Профессор понял его состояние и поспешил успокоить:

— Не надо отчаиваться! Я уверен, что полковник держался молодцом, если и было какое-то следствие. Уверяю вас, если бы австрийские жандармы получили хоть какой-нибудь след, они немедленно были бы уже у наших дверей… — Профессор успокаивал финансиста, но сам отнюдь не был уверен в безопасности группы, в том, что за разведчиками не установлено тайное наблюдение, чтобы выявить их связи и знакомства. Он лихорадочно перебирал в памяти последние месяцы, вспоминал, когда и где он встречался с полковником, кто при этом присутствовал, может ли эта встреча привести к провалу всю группу, если полковник сошлется на знакомство с ним одним, но не находил такого факта, который был бы способен скомпрометировать его в глазах контрразведки.

Вице-директор также продумывал все свои контакты и решал, выйти ли ему из этой опасной игры сейчас, когда есть еще возможность, или продолжать борьбу с немчурой и дальше в рядах группы, возглавляемой Стечишиным. Он был по природе своей человек не робкого десятка, весьма сметливый, умеющий пойти на риск. Все эти качества привели его на вершину пирамиды в Живностенском банке, создали ему состояние и имя. Теперь Пилат боялся потерять все, угодить в тюрьму или даже просто быть арестованным на некоторое время, которое выбьет его из финансовой игры и разорит дотла, обесчестив и отвратив от него всех партнеров. Но усилием воли он поборол в себе страх, твердо сказав профессору:

— Я выйду на связь с Филимоном. Временно нам надо прекратить все встречи членов группы. Я передам Стечишину ваше пожелание свернуть пока сбор информации впредь до выяснения всех обстоятельств. А теперь я отвезу вас домой.

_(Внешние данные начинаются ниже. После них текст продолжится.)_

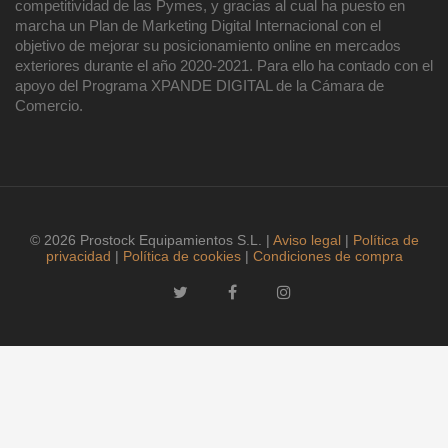
competitividad de las Pymes, y gracias al cual ha puesto en
marcha un Plan de Marketing Digital Internacional con el
objetivo de mejorar su posicionamiento online en mercados
exteriores durante el año 2020-2021. Para ello ha contado con el
apoyo del Programa XPANDE DIGITAL de la Cámara de
Comercio.
© 2026 Prostock Equipamientos S.L. |
Aviso legal
|
Política de
privacidad
|
Política de cookies
|
Condiciones de compra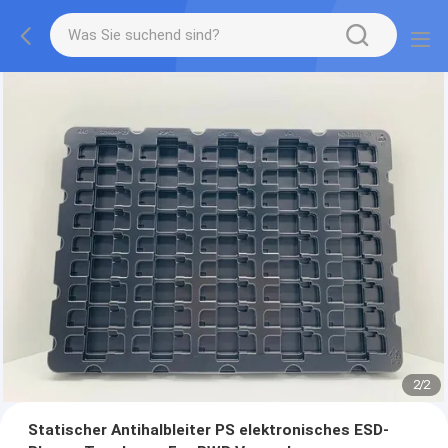
2
/
2
Statischer Antihalbleiter PS elektronisches ESD-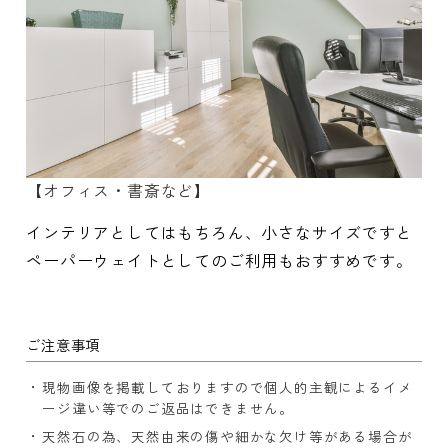
【オフィス・書斎など】
インテリアとしてはもちろん、小さなサイズですと
ペーパーウェイトとしてのご利用もおすすめです。
ご注意事項
現物画像を掲載しておりますので個人的主観によるイメ
ージ違い等でのご返品はできません。
天然石の為、天然由来の傷や細かな欠け等がある場合が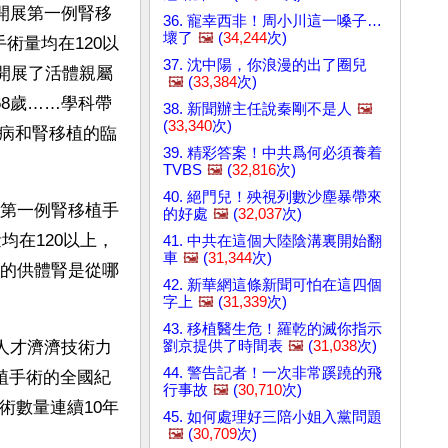
省開展第一例腎移
36. 寵幸西非！周小川這一嗓子…
壞了
🖼️
(
34,244
次)
手術量均在120以
37. 沈中陽，你浪漫的出了圈兒
間開展了活體親屬
🖼️
(
33,384
次)
68歲……學科帶
38. 新聞辦主任說秦剛不是人
🖼️
(
33,340
次)
病和腎移植的臨
39. 精彩答案！中共爲何必須養着
TVBS
🖼️
(
32,816
次)
40. 絕門兒！殃視列數沙塵暴帶來
展第一例腎移植手
的好處
🖼️
(
32,037
次)
均在120以上，
41. 中共在這個大陸陰溝裏開始翻
車
🖼️
(
31,344
次)
多的供體腎是從哪
42. 新華網這條新聞可怕在這四個
字上
🖼️
(
31,339
次)
43. 移植醫生危！羅乾的滅你指示
劉京提供了時間表
🖼️
(
31,038
次)
科人才濟濟技術力
44. 警告記者！一次非常蹊蹺的飛
植手術的全國紀
行事故
🖼️
(
30,710
次)
術數量連續10年
45. 如何處理好三陪小姐入黨問題
🖼️
(
30,709
次)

— Не надо привлекать лишнего внимания. Я пройдусь пешком, — ответил профессор, поднялся со скамьи и откланялся. Пилат остался пока на месте: он хотел посмотреть, нет ли уже слежки за профессором.

…Спокойное утро вторника, 27 мая, не предвещало особых забот консулу России в Праге Жуковскому. Он не торопясь вышел к завтраку в своей квартире на втором этаже виллы «Сильвия» (первый этаж занимала контора консульства, и здесь жил привратник — отставной фельдфебель пограничной стражи) и с наслаждением приготовился откушать кофе с теплыми венскими булочками, которые регулярно приносил лакей Михайла из ближайшей пекарни. Внизу, под скалистым холмом, по гребню которого пролегала улица из особняков, возникших десятилетие-полтора назад, тянулись железнодорожные пути и возвышалось здание Главного вокзала Праги, а за ним скопище современных многоэтажных домов с красными черепичными крышами, лесом каминных и печных труб. Эта часть города, особенно выросшая в последние десятилетия бурного развития капитала в Чехии, уже начинала становиться признанным центром столицы.

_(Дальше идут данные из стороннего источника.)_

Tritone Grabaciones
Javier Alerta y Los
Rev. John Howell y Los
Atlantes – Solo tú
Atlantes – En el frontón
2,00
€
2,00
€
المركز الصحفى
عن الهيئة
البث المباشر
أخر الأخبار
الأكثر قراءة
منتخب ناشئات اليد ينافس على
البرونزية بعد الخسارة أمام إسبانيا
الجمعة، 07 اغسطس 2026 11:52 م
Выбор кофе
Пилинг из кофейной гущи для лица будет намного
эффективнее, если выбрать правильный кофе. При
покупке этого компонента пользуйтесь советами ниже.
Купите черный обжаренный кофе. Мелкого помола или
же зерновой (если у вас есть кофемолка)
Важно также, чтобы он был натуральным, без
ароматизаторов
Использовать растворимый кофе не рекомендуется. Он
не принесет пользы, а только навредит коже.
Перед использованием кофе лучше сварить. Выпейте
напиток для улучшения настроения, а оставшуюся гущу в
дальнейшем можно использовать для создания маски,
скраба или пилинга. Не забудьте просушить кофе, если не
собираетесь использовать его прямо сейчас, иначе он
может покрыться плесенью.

Жуковский привычно глянул в окно, дабы определить погоду, взял со столика в прихожей газету «Прагер тагеблатт» и отправился с ней за стол, где уже был накрыт завтрак. Методично и профессионально просматривал консул газету, изредка подчеркивая карандашом некоторые заметки, пока не наткнулся на то самое «опровержение», которое уже вызвало страшный скандал в Вене и Берлине.

Консул читал в венских газетах сообщение о скоропостижной смерти Генерального штаба полковника Альфреда Редля и, верный своей привычке брать на заметку все примечательные события, касающиеся его консульского округа, приготовился передать соответствующую информацию в Петербург. Однако сообщение «Прагер тагеблатт» заставило его поторопиться с завтраком и почти бегом спуститься в свой рабочий кабинет. Здесь его уже ждал священник консульской церкви, отец Николай Рыжков, обеспокоенно мявший в руках ту же злополучную газету.

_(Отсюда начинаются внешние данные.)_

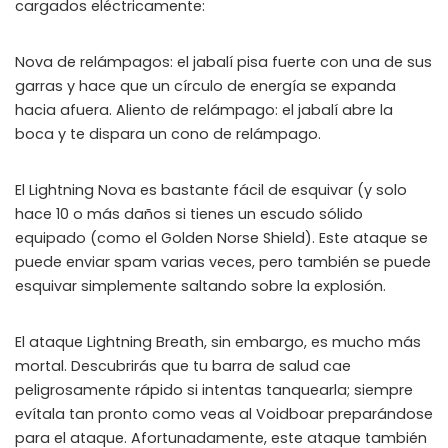
cargados eléctricamente:
Nova de relámpagos: el jabalí pisa fuerte con una de sus
garras y hace que un círculo de energía se expanda
hacia afuera. Aliento de relámpago: el jabalí abre la
boca y te dispara un cono de relámpago.
El Lightning Nova es bastante fácil de esquivar (y solo
hace 10 o más daños si tienes un escudo sólido
equipado (como el Golden Norse Shield). Este ataque se
puede enviar spam varias veces, pero también se puede
esquivar simplemente saltando sobre la explosión.
El ataque Lightning Breath, sin embargo, es mucho más
mortal. Descubrirás que tu barra de salud cae
peligrosamente rápido si intentas tanquearla; siempre
evítala tan pronto como veas al Voidboar preparándose
para el ataque. Afortunadamente, este ataque también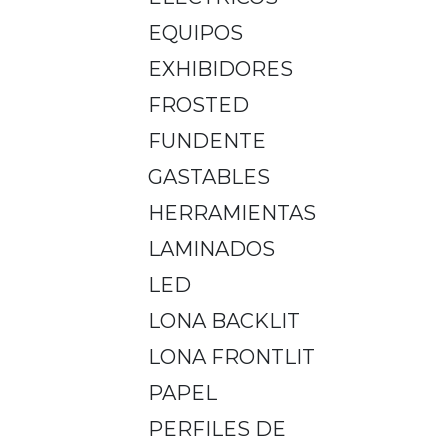
EQUIPOS
EXHIBIDORES
FROSTED
FUNDENTE
GASTABLES
HERRAMIENTAS
LAMINADOS
LED
LONA BACKLIT
LONA FRONTLIT
PAPEL
PERFILES DE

— Здравствуйте, батюшка, — приветствовал консул священника. Он весьма удивился, когда вместо приветствия услышал от взволнованного попа:

— Вы уже читали, ваше превосходительство?!

Жуковский сразу понял, что речь идет о самоубийстве полковника Редля и что интерес священника к этой истории был не бескорыстным. Как уже давно подозревал консул, батюшка регулярно оказывал услуги не только председателю Славянского благотворительного общества генералу Паренцову, но и начальнику киевского разведпункта полковнику Галкину. Теперь Жуковскому стало совершенно ясно, что святой отец страшно озабочен перспективой провала всей сети информаторов и компрометации тех, кто мог оказывать влияние в пользу России, коль скоро стали широко известны связи полковника Редля с русской разведкой.

— Да, батюшка, я уже читал и восхитился, насколько высокая персона сотрудничала с российским Генеральным штабом, — искренне посочувствовал консул. — Жаль только, что он покончил с собой.

— Воистину жаль, что несчастный полковник принял на душу столь тяжкий грех перед святителем нашим, — вздохнул и перекрестился священник. — Но он показал перед живом смерти большое мужество… А вам не было никакого представления насчет недозволенной деятельности?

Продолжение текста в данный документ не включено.